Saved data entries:
# # # # #
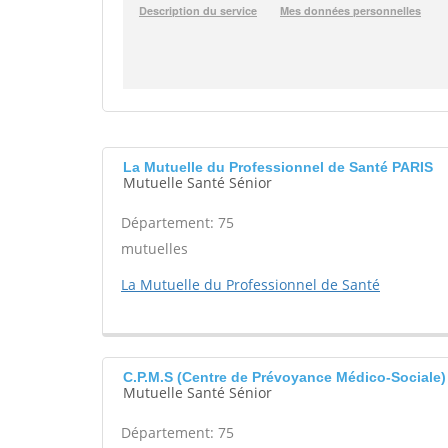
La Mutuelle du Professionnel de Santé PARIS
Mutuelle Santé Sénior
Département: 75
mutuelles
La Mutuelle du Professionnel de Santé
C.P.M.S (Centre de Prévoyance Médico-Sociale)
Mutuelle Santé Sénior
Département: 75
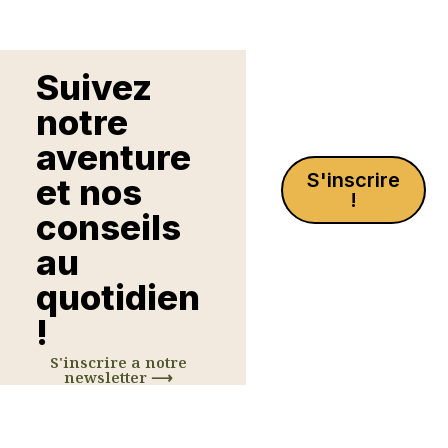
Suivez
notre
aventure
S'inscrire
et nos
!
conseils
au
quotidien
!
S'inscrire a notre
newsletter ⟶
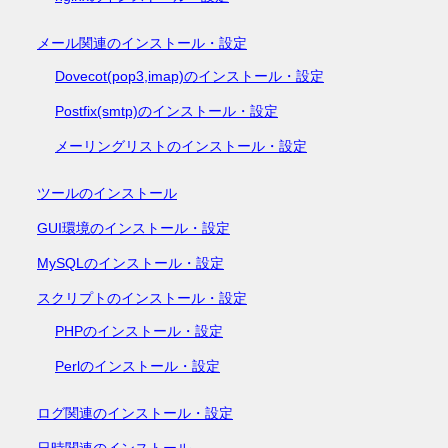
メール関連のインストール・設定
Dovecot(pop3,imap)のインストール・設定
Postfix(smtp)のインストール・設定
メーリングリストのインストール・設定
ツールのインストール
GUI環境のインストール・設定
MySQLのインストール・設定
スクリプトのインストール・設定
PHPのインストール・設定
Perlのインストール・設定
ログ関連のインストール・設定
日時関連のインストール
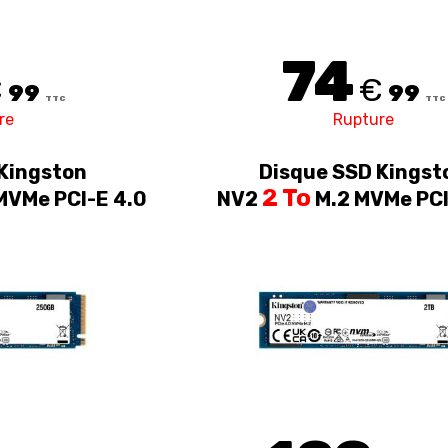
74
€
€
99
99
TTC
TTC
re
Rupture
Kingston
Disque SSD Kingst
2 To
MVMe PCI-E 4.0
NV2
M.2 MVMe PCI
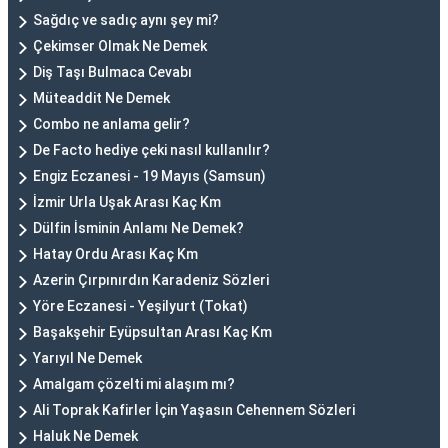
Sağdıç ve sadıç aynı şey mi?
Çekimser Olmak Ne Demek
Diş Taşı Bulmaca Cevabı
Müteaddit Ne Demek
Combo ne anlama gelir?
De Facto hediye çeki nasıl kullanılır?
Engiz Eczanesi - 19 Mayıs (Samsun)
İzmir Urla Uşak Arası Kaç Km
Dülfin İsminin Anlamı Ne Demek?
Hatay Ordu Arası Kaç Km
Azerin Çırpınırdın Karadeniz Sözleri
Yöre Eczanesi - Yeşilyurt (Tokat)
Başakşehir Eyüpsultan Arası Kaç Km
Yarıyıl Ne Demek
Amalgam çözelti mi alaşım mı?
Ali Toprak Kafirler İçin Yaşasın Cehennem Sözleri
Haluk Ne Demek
# # # # #
TASK DETAILS: Omit every picture while transcribing the records above exactly.

EXERCISE ANSWER:
La Mutuelle du Professionnel de Santé PARIS
Mutuelle Santé Sénior
Département: 75
mutuelles
La Mutuelle du Professionnel de Santé
C.P.M.S (Centre de Prévoyance Médico-Sociale)
Mutuelle Santé Sénior
Département: 75
Suivez
notre
aventure
S'inscrire
et nos
!
conseils
au
quotidien
!
S'inscrire a notre
newsletter ⟶
メール関連のインストール・設定
Dovecot(pop3,imap)のインストール・設定
Postfix(smtp)のインストール・設定
メーリングリストのインストール・設定
ツールのインストール
GUI環境のインストール・設定
MySQLのインストール・設定
スクリプトのインストール・設定
PHPのインストール・設定
Perlのインストール・設定
ログ関連のインストール・設定
日時関連のインストール
74
€
€
99
99
TTC
TTC
re
Rupture
Kingston
Disque SSD Kingst
2 To
MVMe PCI-E 4.0
NV2
M.2 MVMe PCI
Sağdıç ve sadıç aynı şey mi?
Çekimser Olmak Ne Demek
Diş Taşı Bulmaca Cevabı
Müteaddit Ne Demek
Combo ne anlama gelir?
De Facto hediye çeki nasıl kullanılır?
Engiz Eczanesi - 19 Mayıs (Samsun)
İzmir Urla Uşak Arası Kaç Km
Dülfin İsminin Anlamı Ne Demek?
Hatay Ordu Arası Kaç Km
Azerin Çırpınırdın Karadeniz Sözleri
Yöre Eczanesi - Yeşilyurt (Tokat)
Başakşehir Eyüpsultan Arası Kaç Km
Yarıyıl Ne Demek
Amalgam çözelti mi alaşım mı?
Ali Toprak Kafirler İçin Yaşasın Cehennem Sözleri
Haluk Ne Demek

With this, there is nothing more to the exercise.